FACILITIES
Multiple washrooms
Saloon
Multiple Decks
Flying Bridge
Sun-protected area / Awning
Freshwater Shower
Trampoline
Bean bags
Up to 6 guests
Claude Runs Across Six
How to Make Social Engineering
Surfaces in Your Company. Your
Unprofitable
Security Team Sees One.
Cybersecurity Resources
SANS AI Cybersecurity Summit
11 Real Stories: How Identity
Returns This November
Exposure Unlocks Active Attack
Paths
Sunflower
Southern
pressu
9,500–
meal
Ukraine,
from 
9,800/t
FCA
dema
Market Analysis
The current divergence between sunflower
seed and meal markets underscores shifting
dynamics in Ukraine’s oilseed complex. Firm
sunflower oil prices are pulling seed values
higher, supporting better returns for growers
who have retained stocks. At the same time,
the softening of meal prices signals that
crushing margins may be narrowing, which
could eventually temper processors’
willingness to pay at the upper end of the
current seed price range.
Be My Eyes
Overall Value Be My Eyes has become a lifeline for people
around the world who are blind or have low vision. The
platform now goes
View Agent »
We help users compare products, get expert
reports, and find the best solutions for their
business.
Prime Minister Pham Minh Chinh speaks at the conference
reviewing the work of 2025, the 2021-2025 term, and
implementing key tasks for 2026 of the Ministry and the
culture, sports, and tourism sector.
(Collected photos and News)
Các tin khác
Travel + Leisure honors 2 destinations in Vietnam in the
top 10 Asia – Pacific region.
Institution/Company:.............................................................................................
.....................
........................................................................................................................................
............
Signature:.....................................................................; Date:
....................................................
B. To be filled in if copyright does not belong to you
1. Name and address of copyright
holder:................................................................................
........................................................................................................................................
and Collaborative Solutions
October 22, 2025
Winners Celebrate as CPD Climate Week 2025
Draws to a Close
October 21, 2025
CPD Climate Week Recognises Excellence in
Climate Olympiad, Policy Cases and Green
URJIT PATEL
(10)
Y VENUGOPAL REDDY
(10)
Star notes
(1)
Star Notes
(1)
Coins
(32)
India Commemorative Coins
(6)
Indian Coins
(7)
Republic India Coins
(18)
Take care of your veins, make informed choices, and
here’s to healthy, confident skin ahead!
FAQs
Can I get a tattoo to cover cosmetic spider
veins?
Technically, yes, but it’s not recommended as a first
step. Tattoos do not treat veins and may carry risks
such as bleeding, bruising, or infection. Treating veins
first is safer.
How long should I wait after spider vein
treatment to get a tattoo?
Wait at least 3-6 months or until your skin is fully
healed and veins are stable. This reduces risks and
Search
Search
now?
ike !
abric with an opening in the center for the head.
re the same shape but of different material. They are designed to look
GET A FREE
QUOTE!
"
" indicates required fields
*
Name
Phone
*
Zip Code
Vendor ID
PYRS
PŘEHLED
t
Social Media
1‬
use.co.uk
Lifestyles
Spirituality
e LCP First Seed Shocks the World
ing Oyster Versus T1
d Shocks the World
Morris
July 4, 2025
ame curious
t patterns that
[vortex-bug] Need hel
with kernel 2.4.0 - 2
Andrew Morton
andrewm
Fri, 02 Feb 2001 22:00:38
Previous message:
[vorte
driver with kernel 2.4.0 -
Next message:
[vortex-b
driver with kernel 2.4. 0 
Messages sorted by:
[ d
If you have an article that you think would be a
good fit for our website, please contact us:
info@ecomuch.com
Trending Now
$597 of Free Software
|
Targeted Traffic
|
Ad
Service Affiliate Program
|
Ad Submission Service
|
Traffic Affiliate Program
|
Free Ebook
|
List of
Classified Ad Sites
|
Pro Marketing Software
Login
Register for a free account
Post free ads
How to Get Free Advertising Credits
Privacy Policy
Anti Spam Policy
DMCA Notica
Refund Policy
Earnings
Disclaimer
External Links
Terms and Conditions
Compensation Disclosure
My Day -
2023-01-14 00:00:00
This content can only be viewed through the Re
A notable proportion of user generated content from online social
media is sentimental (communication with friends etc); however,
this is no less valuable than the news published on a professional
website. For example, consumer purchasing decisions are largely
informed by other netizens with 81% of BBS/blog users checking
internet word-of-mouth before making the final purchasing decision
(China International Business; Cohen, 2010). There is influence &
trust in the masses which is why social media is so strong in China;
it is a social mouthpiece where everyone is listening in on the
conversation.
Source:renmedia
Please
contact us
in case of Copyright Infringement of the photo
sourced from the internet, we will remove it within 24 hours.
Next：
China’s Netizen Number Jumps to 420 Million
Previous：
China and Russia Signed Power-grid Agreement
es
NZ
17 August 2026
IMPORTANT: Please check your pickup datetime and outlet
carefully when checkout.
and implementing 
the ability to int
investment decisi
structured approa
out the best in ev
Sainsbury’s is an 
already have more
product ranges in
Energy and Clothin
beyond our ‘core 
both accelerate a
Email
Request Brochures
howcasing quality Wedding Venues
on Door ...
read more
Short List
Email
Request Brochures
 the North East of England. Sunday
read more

------

Exercise objective: All lines above that include the word "purchasing" should be located and copied.

Answer box:
website. For example, consumer purchasing decisions are largely
internet word-of-mouth before making the final purchasing decision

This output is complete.